Today I run my first Shepshed 7 since 2010. I ran 48:22 back
then in those halcyon dizzy height days.
The event is organised by Shepshed Running Club and amounts
to two laps through the private grounds of the Garendon Park Estate with the start at the
High School. It was never my favourite race due to the terrain which consists
of a grass section at the start, a few tarmac bits but mostly the course is on
gravel paths where the gravel is effectively small boulders. These, if you are
running in inappropriate footwear e.g. thin soled lightweight road shoes, are a bit like
running on a bed of nails e.g. I have the wrong footwear.
As I compete the first lap someone hands me a plastic cup of
water which disintegrates on touch and cascades down the front of my shirt. So
that was no help. What I really needed was someone to hand me a PB dog to pace
me round the second circuit.
I am actually pleased with my time, despite it being three whole
minutes down on 2010, as I went through 10k at an acceptable 45 minutes.
The race is a 500 person sell out although only 429 brave the
rather cold grim conditions. In a nice touch it even starts raining just as we finish. My Mum
and Dad have come to support although I think my Mum regrets this given the weather. We all thaw out afterwards with coffee in the Home Economics room of the school. That is, if
they still call it Home Economics?
In the evening we head to the Lord Roberts for a drink where
I finally add Flipside’s Kopek Stout to my list (number 103) which has been proving very
illusive since April. Then we take in a film at Broadway.
Susan Morrow (Amy Adams) is a failed artist who now runs a gallery. She is married to Hutton (Armie Hammer), her second husband, but she isn’t enjoying her life very much.
One day she receives a package from her first
husband, Edward (Jake Gyllenhaal), almost 20 years after she divorced with him.
The package contains a manuscript of a book entitled ‘Nocturnal Animals’, a
phrase he often used to describe her being a chronic insomniac. It is also dedicated
to her and comes with a note explaining that it was a book she inspired him to
write.
When her husband departs on yet another bedroom
based ‘business’ trip she starts to read it. Edward always was an aspiring
novelist and her younger student-self fell for him. She thought she could marry
him and make things work. Which was not something her mother (Laura Linney) agreed
with her on, telling her he was weak and not her ‘equal’.
Susan always criticised his writing for being
autobiographical and as she starts to read she seems to automatically cast him
as the head character Tony. Tony is on holiday with his wife Laura (Isla
Fisher) and daughter India (Ellie Bamber) when they are driven off an isolated stretch
of road by a group of men led by Ray (Aaron Taylor-Johnson). Tony’s wife and
daughter are kidnapped by the men and they are eventually found naked and dead.

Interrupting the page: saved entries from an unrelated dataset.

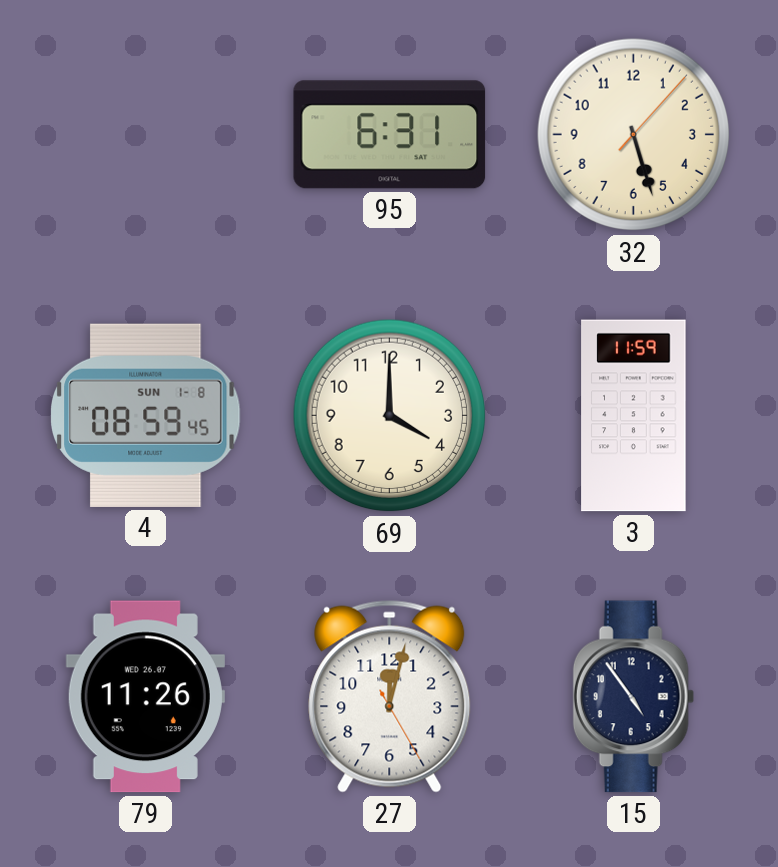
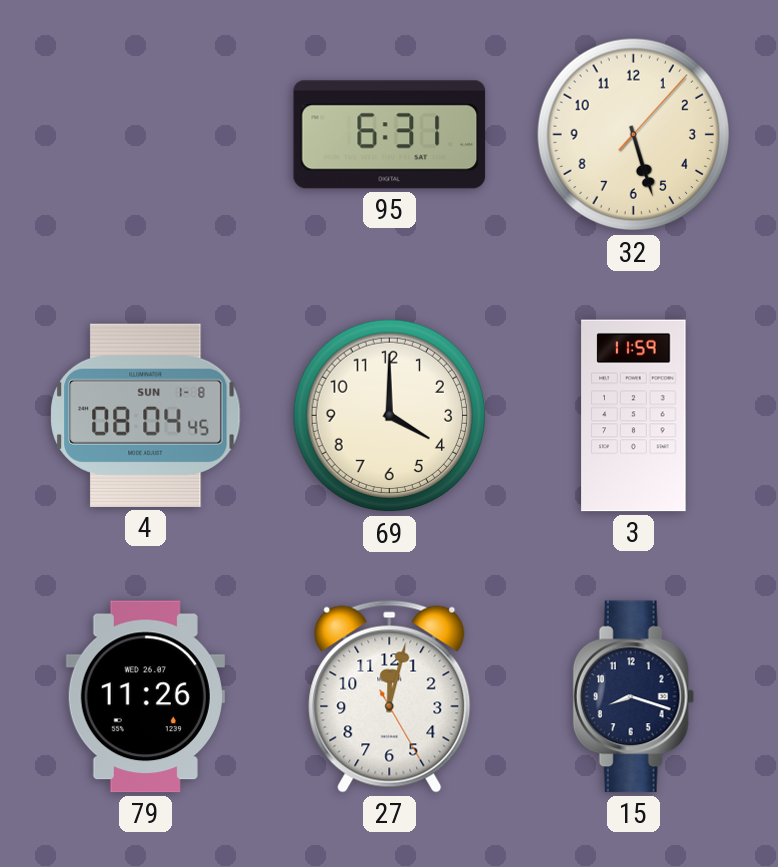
4: 08:59 -> 08:04
15: 4:54 -> 8:18
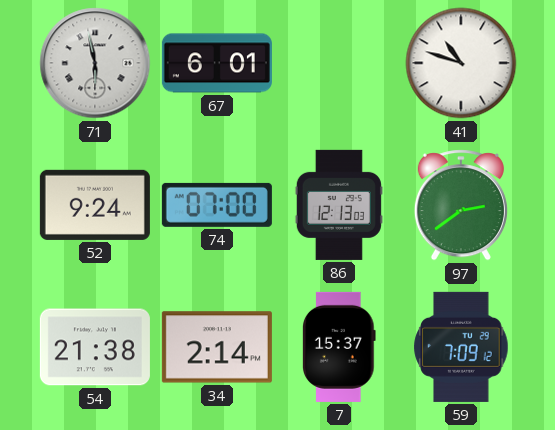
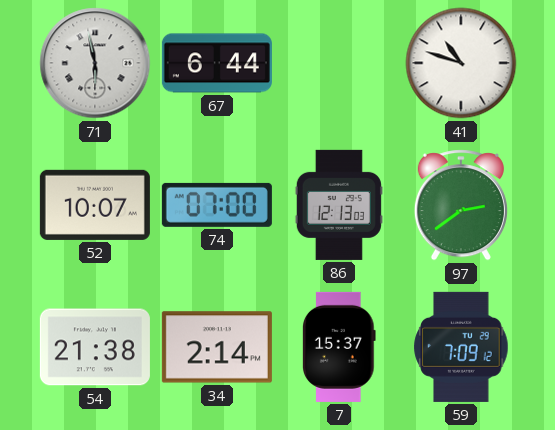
67: 6:01 -> 6:44
52: 9:24 -> 10:07
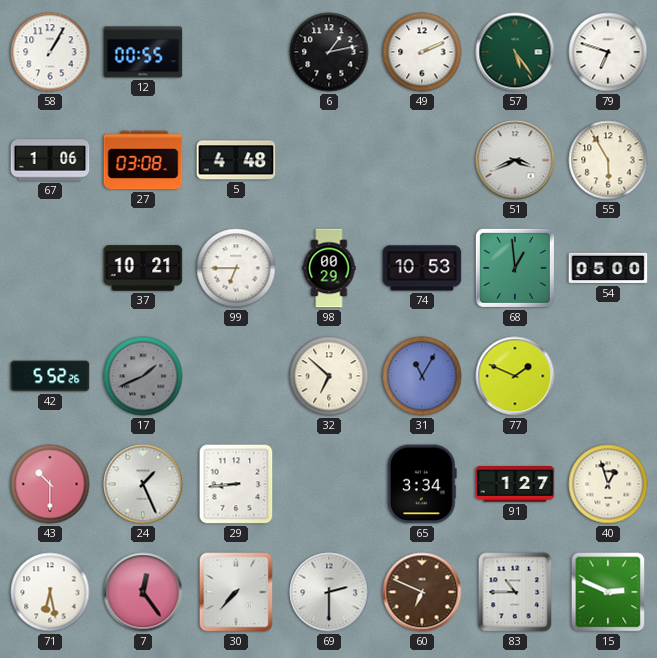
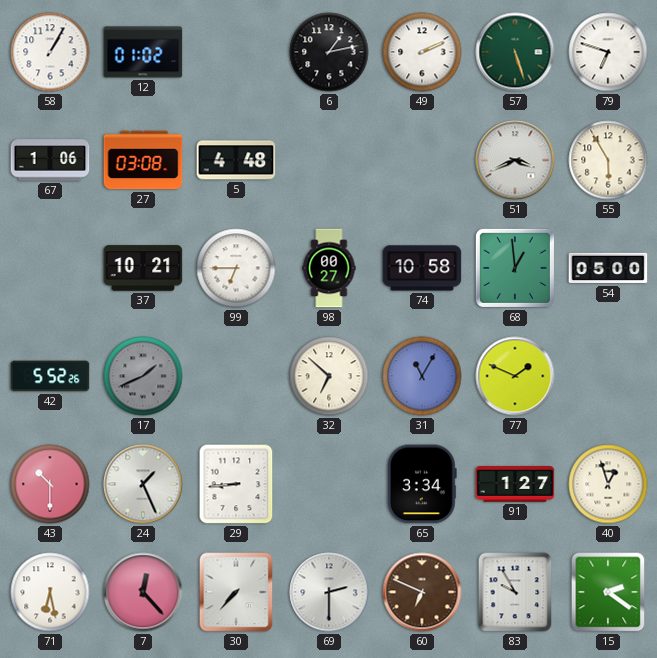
12: 00:55 -> 01:02
57: 5:24 -> 5:27
98: 00:29 -> 00:27
74: 10:53 -> 10:58
7: 12:24 -> 12:23
83: 10:45 -> 9:55
15: 2:49 -> 2:21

Susan becomes consumed by the story and its
disturbing plot which hits home inside her head. It causes her to reflect back on
her life with Edward. Both the good times and when she finally took her mother’s
advice, all women eventually turn into their mothers, and terminated her
marriage to the man she claimed to love along with his unborn child. Instead
she turned to a materially perfect life and a loveless marriage to a 'real' man
who was a complete bastard.
The film mixes scene from the present, the
past and fiction with great style with the ‘fiction’ feeling as impressively
real as the ‘real’ story. In the book Tony enlists the help of cancer struck detective
Bobby Andes (Michael Shannon) to hunt down the perpetrators but, even as they
find them, Tony’s life spirals ever downwards as he attempts to make amends for
not fighting hard enough for the ones he loved. Tony never recovers from having
his wife and daughter ripped away from him in one of many parallels with the ‘real’
story.
It is a beautiful crafted film, superbly acted
particularly by Adams and Shannon, which moves along at a cracking pace. It
gets under your skin and into your head in ways that not many films do.
At the end she tries to see Edward but perhaps
you have to live with the choices you’ve made and their consequences for other people,
whatever they may be, and move on or maybe not.
Highly recommended.
(Sunday 6th November)
After the film, we eat at Broadway and then head up to the Blue
Money where they have Chocolate Amaretto Gorilla on. This beer seems to have
edged up a notch from 4.9% to 5.0% since the beer festival. Of course its mere
fruit juice compared with the Chimpagne that L starts on. I also have a try of
their Winter Woolly which is 6.8% but sadly not dark enough for my challenge.